Personal information
- Full name: Samuel Thomas Langton
- Born: 24 January 1886 Rotherham, Yorkshire, England
- Died: 10 July 1918 (aged 32) Doncaster, Yorkshire, England
- Batting: Right-handed

Domestic team information
- 1909–1910: Derbyshire
- FC debut: 7 June 1909 Derbyshire v Leicestershire
- Last FC: 9 May 1910 Derbyshire v Sussex

Career statistics
| Competition | First-class |
| Matches | 3 |
| Runs scored | 14 |
| Batting average | 2.80 |
| 100s/50s | 0/0 |
| Top score | 6 |
| Balls bowled | 78 |
| Wickets | 0 |
| Bowling average | – |
| 5 wickets in innings | – |
| 10 wickets in match | – |
| Best bowling | – |
| Catches/stumpings | 1/– |
- Source: CricketArchive, October 2012

= Samuel Langton =

English cricketer

Samuel Thomas Langton (24 January 1886 – 10 July 1918) was an English cricketer who played first-class cricket for Derbyshire in 1909 and 1910.

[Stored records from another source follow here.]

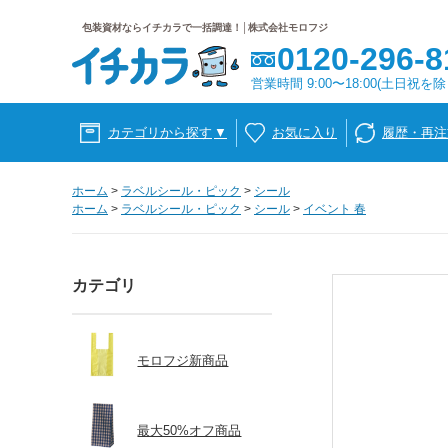
包装資材ならイチカラで一括調達！│株式会社モロフジ
0120-296-8
営業時間 9:00〜18:00(土日祝を除
カテゴリから探す
▼
お気に入り
履歴・再注
ホーム
>
ラベルシール・ピック
>
シール
ホーム
>
ラベルシール・ピック
>
シール
>
イベント 春
カテゴリ
モロフジ新商品
最大50%オフ商品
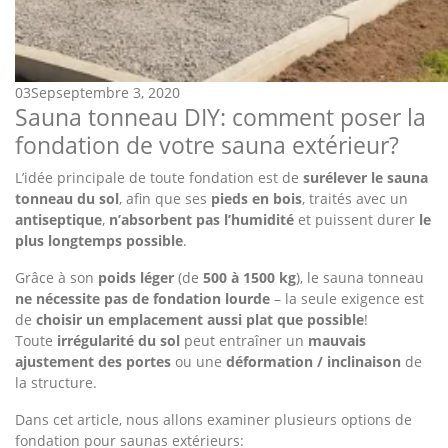
03
Sep
septembre 3, 2020
Sauna tonneau DIY: comment poser la
fondation de votre sauna extérieur?
L’idée principale de toute fondation est de
surélever le sauna
tonneau du sol
, afin que ses
pieds en bois
, traités avec un
antiseptique
,
n’absorbent pas l’humidité
et puissent durer
le
plus longtemps possible
.
Grâce à son
poids léger
(de
500 à 1500 kg
), le sauna tonneau
ne nécessite pas de fondation lourde
– la seule exigence est
de
choisir un emplacement aussi plat que possible
!
Toute
irrégularité du sol
peut entraîner un
mauvais
ajustement des portes
ou une
déformation / inclinaison
de
la structure.
Dans cet article, nous allons examiner plusieurs options de
fondation pour saunas extérieurs:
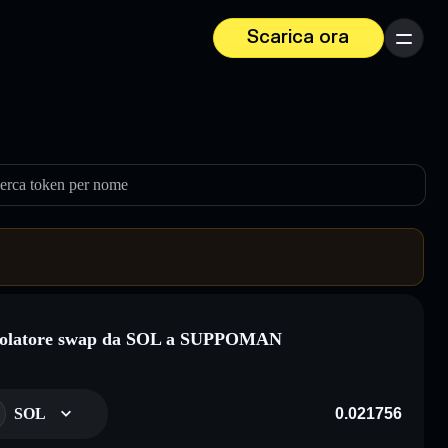
Scarica ora
Menu
erca token per nome
colatore swap da SOL a SUPPOMAN
SOL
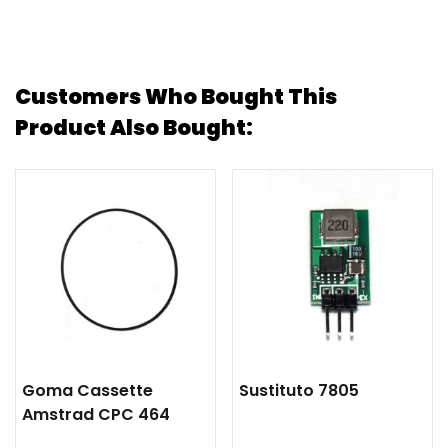
Customers Who Bought This
Product Also Bought:
Goma Cassette
Sustituto 7805
Amstrad CPC 464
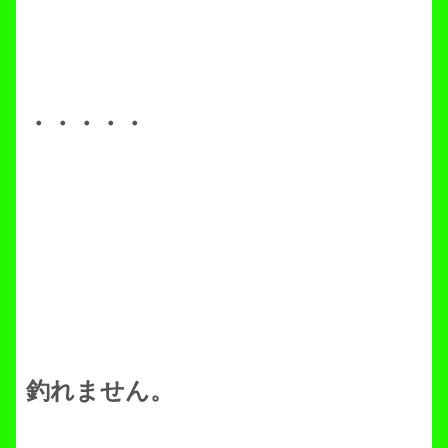
・・・・・
釣れません。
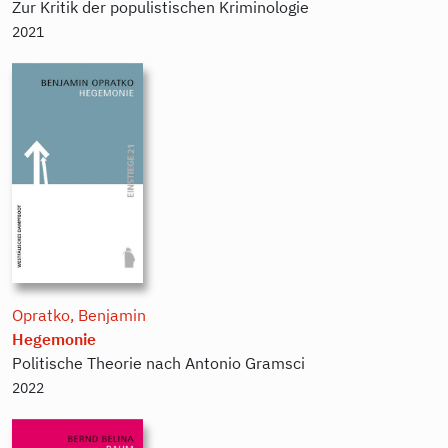
Zur Kritik der populistischen Kriminologie
2021
Opratko, Benjamin
Hegemonie
Politische Theorie nach Antonio Gramsci
2022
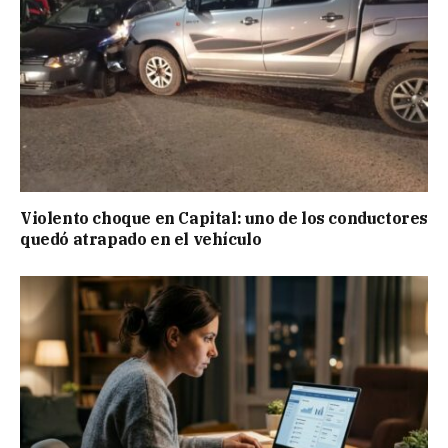
Violento choque en Capital: uno de los conductores
quedó atrapado en el vehículo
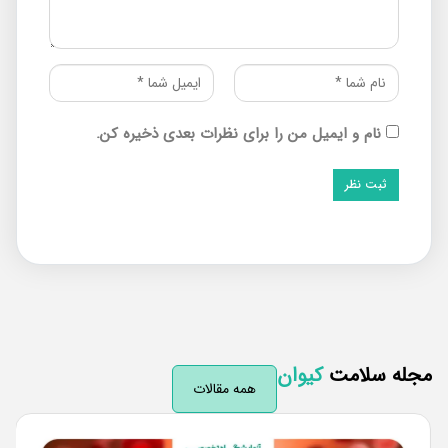
نام و ایمیل من را برای نظرات بعدی ذخیره کن.
له سلامت
کیوان
همه مقالات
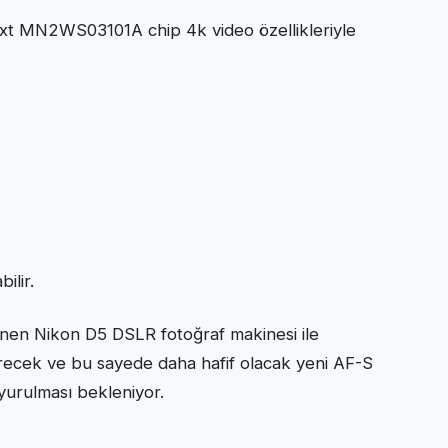
xt MN2WS03101A chip 4k video özellikleriyle
ilir.
enen Nikon D5 DSLR fotoğraf makinesi ile
recek ve bu sayede daha hafif olacak yeni AF-S
urulması bekleniyor.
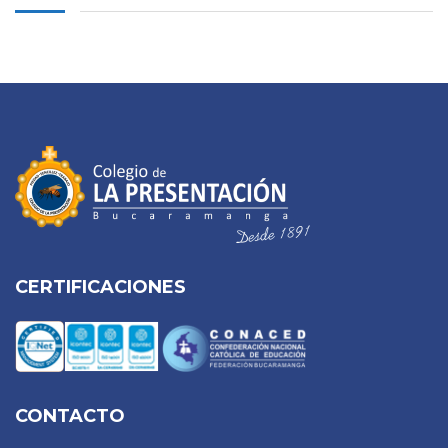
CERTIFICACIONES
CONTACTO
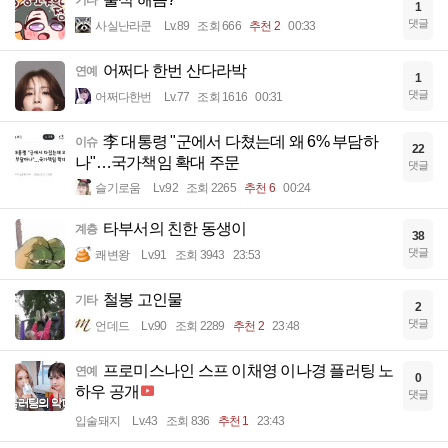
기타
1
댓글
사실난라쿤
Lv.89
조회 666
추천 2
00:33
어쩌다 한번 산다라박
연예
1
댓글
어쩌다한번
Lv.77
조회 1616
00:31
李 대통령 "군에서 다쳤는데 왜 6% 부담하
이슈
22
나"…국가책임 확대 주문
댓글
슬기로움
Lv.92
조회 2265
추천 6
00:24
타부서의 친한 동생이
계층
38
댓글
쾌변왕
Lv.91
조회 3943
23:53
철봉 고인물
기타
2
댓글
언데드
Lv.90
조회 2289
추천 2
23:48
프로미스나인 스프 이채영 이나경 플러팅 노
연예
0
하우 공개
댓글
입술돼지
Lv.43
조회 836
추천 1
23:43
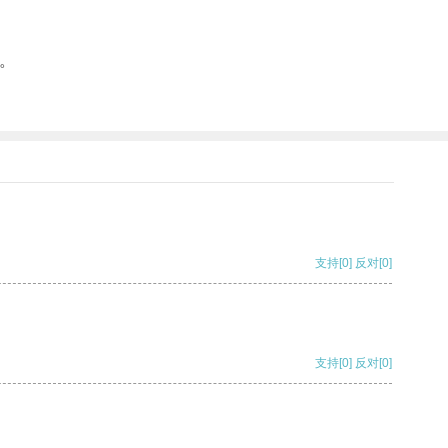
。
支持
[0]
反对
[0]
支持
[0]
反对
[0]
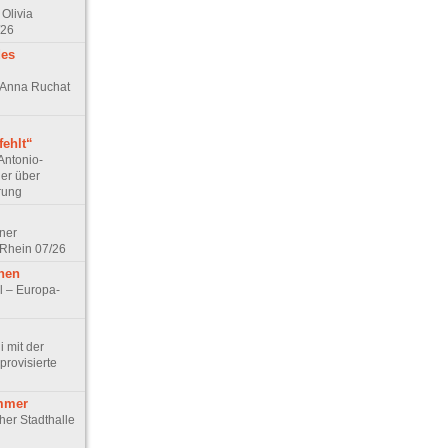
Olivia
/26
des
n Anna Ruchat
ehlt“
Antonio-
ler über
rung
lner
 Rhein 07/26
hen
l – Europa-
 mit der
rovisierte
mmer
cher Stadthalle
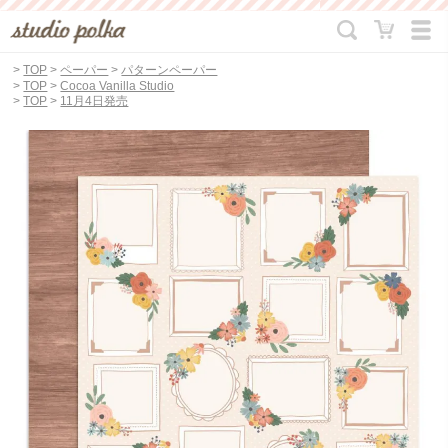
>
TOP
>
ペーパー
>
パターンペーパー
>
TOP
>
Cocoa Vanilla Studio
>
TOP
>
11月4日発売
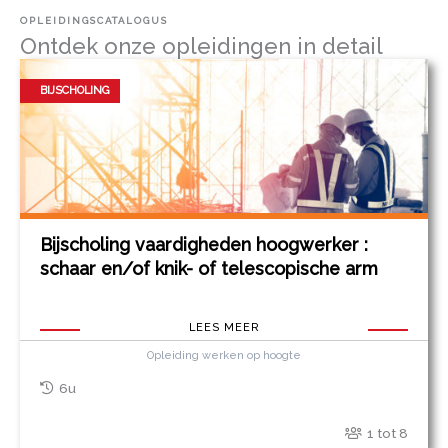
OPLEIDINGSCATALOGUS
Ontdek onze opleidingen in detail
BIJSCHOLING
Bijscholing vaardigheden hoogwerker :
schaar en/of knik- of telescopische arm
LEES MEER
Opleiding werken op hoogte
6u
1 tot 8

Langton was born at Parkgate, Rotherham, Yorkshire. He made his debut for Derbyshire in the 1909 season in June in a match against Leicestershire and made one more appearance during the season, making little contribution to Derbyshire's run count during the season. He played one game in the 1910 season against Sussex when he made his top scoring innings of 6 runs. He was a right-handed batsman and played 5 innings in 3 matches with a top score of 6 and an average of 2.80. He bowled 13 overs giving 42 runs for no wickets.

Langton died at the age of 32 in Doncaster.